Часть 2 из 45 В начало
Для доступа к библиотеке пройдите авторизацию
Под голос матери он всегда выходил из забытья наркоза.
Полиомиелит держал его в постели всё детство — до семи лет. Год проскакал на костылях. А потом операции одна за другой: ему вытягивали ногу, вбивали в неё гвозди, вешали на неё грузы. Боль жила в нём органом, как печень. Кружила голову. И лишь голос матери, слова матери: «Пожалуйста, мой хороший, дитя моё, очнись!» — могли хоть немного утишить эту боль и вывести его из забытья снова жить.
Только почему мать говорит по-английски? И почему боль не в ноге, а в груди?
Поток добрых, так давно не звучавших для него слов, простреливает его, обволакивает всё внутри, тушит боль:
— Ты что стонешь, моё дитя?
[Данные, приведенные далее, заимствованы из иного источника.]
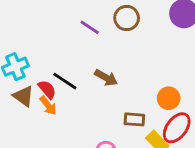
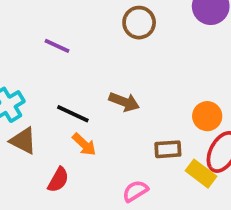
purple line: (90, 27) -> (57, 46), moved
red semicircle: (47, 89) -> (58, 180), moved, turned 78
orange arrow: (48, 106) -> (84, 144), moved

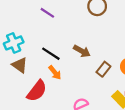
brown rectangle: (168, 149) -> (103, 69), moved, turned -56
red semicircle: (58, 180) -> (37, 91), size x1.5

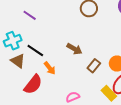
purple line: (47, 13) -> (30, 15), moved
black line: (51, 54) -> (35, 51), moved

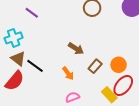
black line: (35, 51) -> (35, 66), moved
orange arrow: (50, 68) -> (68, 73), moved
red semicircle: (33, 84) -> (15, 81), moved

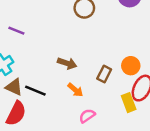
brown arrow: (76, 49) -> (67, 63), moved
yellow rectangle: (109, 95) -> (129, 103), turned 35

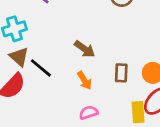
brown rectangle: (104, 74) -> (121, 73), turned -42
Сейчас дам тебе обезболивающее. Проснись! Поговори со мной! Надо проснуться!
Не детство. Не мать.
Евгений видит тёмные глаза в сиянии тёмной кожи.
— Слава богу, очнулся! А я уж испугалась, что не добужусь. Милости прошу в жизнь! — И почти без перехода: — Фонари не горели. Ворота базы не закрыли. Фургон без водителя съехал на дорогу, перегородил её, из-за шторма ты не заметил. Хорошо, добрые люди увидели твою машину и фургон, вызвали полицию и «скорую помощь».
Переулок, оказывается, обитаем.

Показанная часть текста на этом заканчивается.